Sandur Santosh K, Ichikawa Haruyo, Sethi Gautam, Ahn Kwang Seok, Aggarwal Bharat B
Cytokine Research Laboratory, Department of Experimental Therapeutics, Unit 143, the University of Texas M. D. Anderson Cancer Center, Houston, Texas 77030.
Cytokine Research Laboratory, Department of Experimental Therapeutics, Unit 143, the University of Texas M. D. Anderson Cancer Center, Houston, Texas 77030.
J Biol Chem. 2006 Jun 23;281(25):17023-17033. doi: 10.1074/jbc.M601595200. Epub 2006 Apr 19.
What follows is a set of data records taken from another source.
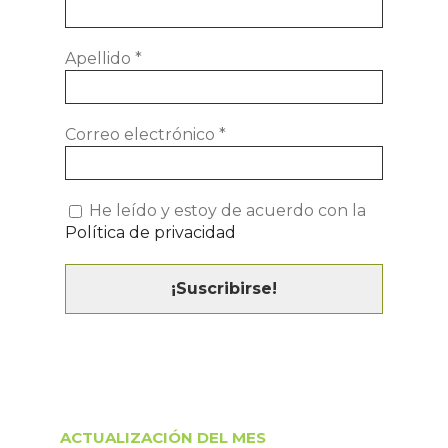
Apellido
*
Correo electrónico
*
He leído y estoy de acuerdo con la
Política de privacidad
ACTUALIZACIÓN DEL MES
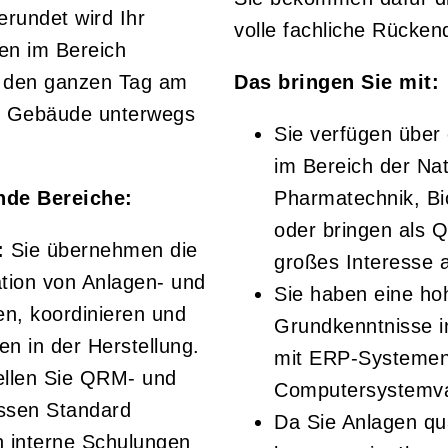
rundet wird Ihr
volle fachliche Rücke
en im Bereich
t den ganzen Tag am
Das bringen Sie mit:
im Gebäude unterwegs
Sie verfügen über
im Bereich der Nat
ende Bereiche:
Pharmatechnik, Bi
oder bringen als 
:
Sie übernehmen die
großes Interesse 
ion von Anlagen- und
Sie haben eine hoh
n, koordinieren und
Grundkenntnisse i
n in der Herstellung.
mit ERP-Systemen 
tellen Sie QRM- und
Computersystemval
assen Standard
Da Sie Anlagen qu
 interne Schulungen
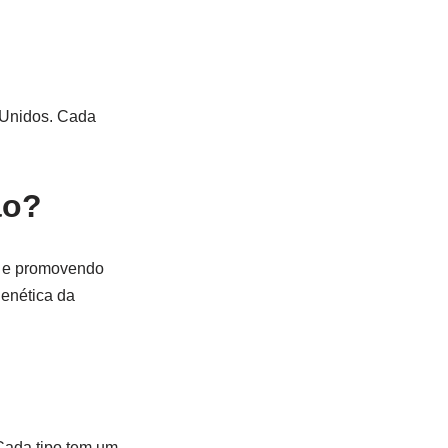
 Unidos. Cada
ão?
s e promovendo
genética da
 Cada tipo tem um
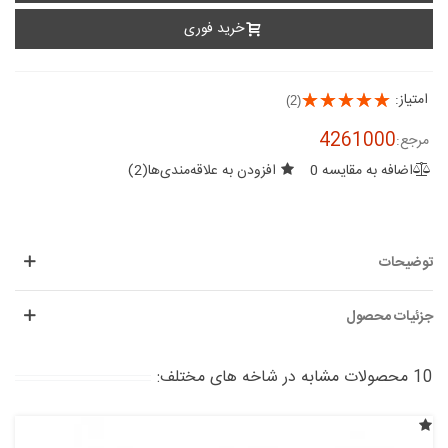
خرید فوری
امتیاز:
(2)
4261000
مرجع:
اضافه به مقایسه
0
افزودن به علاقه‌مندی‌ها
(
2
)
توضیحات
جزئیات محصول
10 محصولات مشابه در شاخه های مختلف:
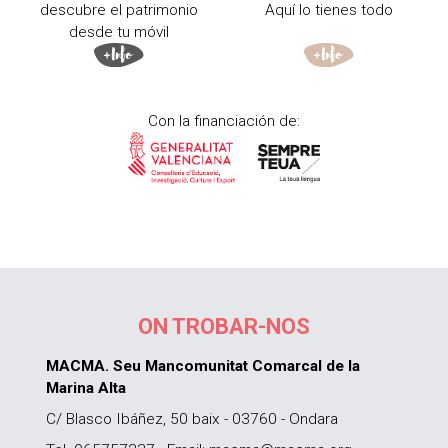
descubre el patrimonio
Aquí lo tienes todo
desde tu móvil
Con la financiación de:
ON TROBAR-NOS
MACMA. Seu Mancomunitat Comarcal de la
Marina Alta
C/ Blasco Ibáñez, 50 baix - 03760 - Ondara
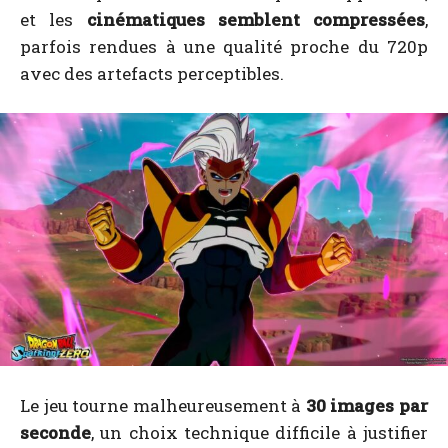
et les
cinématiques semblent compressées
,
parfois rendues à une qualité proche du 720p
avec des artefacts perceptibles.
Le jeu tourne malheureusement à
30 images par
seconde
, un choix technique difficile à justifier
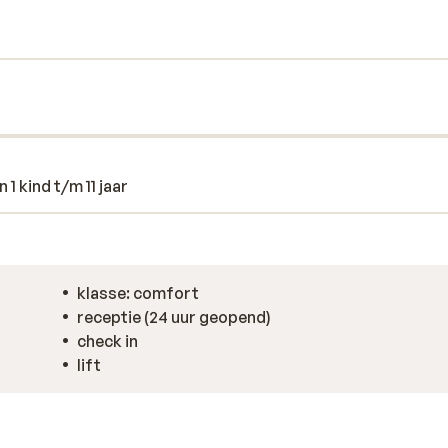
1 kind t/m 11 jaar
klasse: comfort
receptie (24 uur geopend)
check in
lift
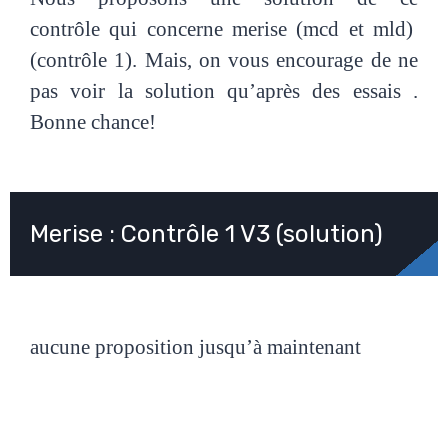
contrôle
qui concerne merise (mcd et mld)
(contrôle 1).
Mais, on vous encourage de ne
pas voir la solution qu’après des essais .
Bonne chance!
Merise : Contrôle 1 V3 (solution)
aucune proposition jusqu’à maintenant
Plumbagin, derived from the medicinal plant Plumbago zeylanica, modulates cellular proliferation, carcinogenesis, and radioresistance, all known to be regulated by the activation of the transcription factor NF-kappaB, suggesting plumbagin might affect the NF-kappaB activation pathway. We found that plumbagin inhibited NF-kappaB activation induced by TNF, and other carcinogens and inflammatory stimuli (e.g. phorbol 12-myristate 13-acetate, H2O2, cigarette smoke condensate, interleukin-1beta, lipopolysaccharide, and okadaic acid). Plumbagin also suppressed the constitutive NF-kappaB activation in certain tumor cells. The suppression of NF-kappaB activation correlated with sequential inhibition of the tumor necrosis factor (TNF)-induced activation of IkappaBalpha kinase, IkappaBalpha phosphorylation, IkappaBalpha degradation, p65 phosphorylation, p65 nuclear translocation, and the NF-kappaB-dependent reporter gene expression activated by TNF, TNFR1, TRAF2, NIK, IKK-beta, and the p65 subunit of NF-kappaB. Plumbagin also suppressed the direct binding of nuclear p65 and recombinant p65 to the DNA, and this binding was reversed by dithiothreitol both in vitro and in vivo. However, plumbagin did not inhibit p65 binding to DNA when cells were transfected with the p65 plasmid containing cysteine 38 mutated to serine. Plumbagin down-regulated the expression of NF-kappaB-regulated anti-apoptotic (IAP1, IAP2, Bcl-2, Bcl-xL, cFLIP, Bfl-1/A1, and survivin), proliferative (cyclin D1 and COX-2), and angiogenic (matrix metalloproteinase-9 and vascular endothelial growth factor) gene products. This led to potentiation of apoptosis induced by TNF and paclitaxel and inhibited cell invasion. Overall, our results indicate that plumbagin is a potent inhibitor of the NF-kappaB activation pathway that leads to suppression of NF-kappaB-regulated gene products. This may explain its cell growth modulatory, anticarcinogenic, and radiosensitizing effects previously described.
白花丹素源自药用植物白花丹,可调节细胞增殖、致癌作用和放射抗性,所有这些都已知受转录因子核因子-κB(NF-κB)激活的调控,这表明白花丹素可能影响NF-κB激活途径。我们发现白花丹素可抑制由肿瘤坏死因子(TNF)以及其他致癌物和炎性刺激物(如佛波酯12-肉豆蔻酸酯13-乙酸酯、过氧化氢、香烟烟雾浓缩物、白细胞介素-1β、脂多糖和冈田酸)诱导的NF-κB激活。白花丹素还可抑制某些肿瘤细胞中组成型NF-κB的激活。NF-κB激活的抑制与肿瘤坏死因子(TNF)诱导的IκBα激酶激活、IκBα磷酸化、IκBα降解、p65磷酸化、p65核转位以及由TNF、TNFR1、TRAF2、NIK、IKK-β和NF-κB的p65亚基激活的NF-κB依赖性报告基因表达的顺序抑制相关。白花丹素还可抑制核p65和重组p65与DNA的直接结合,并且在体外和体内二硫苏糖醇均可逆转这种结合。然而,当用含有突变为丝氨酸的半胱氨酸38的p65质粒转染细胞时,白花丹素并不抑制p65与DNA的结合。白花丹素下调NF-κB调控的抗凋亡(IAP1、IAP2、Bcl-2、Bcl-xL、cFLIP、Bfl-1/A1和存活素)、增殖(细胞周期蛋白D1和COX-2)和血管生成(基质金属蛋白酶-9和血管内皮生长因子)基因产物的表达。这导致TNF和紫杉醇诱导的凋亡增强并抑制细胞侵袭。总体而言,我们的结果表明白花丹素是NF-κB激活途径的有效抑制剂,可导致NF-κB调控的基因产物受到抑制。这可能解释了其先前所述的细胞生长调节、抗癌和放射增敏作用。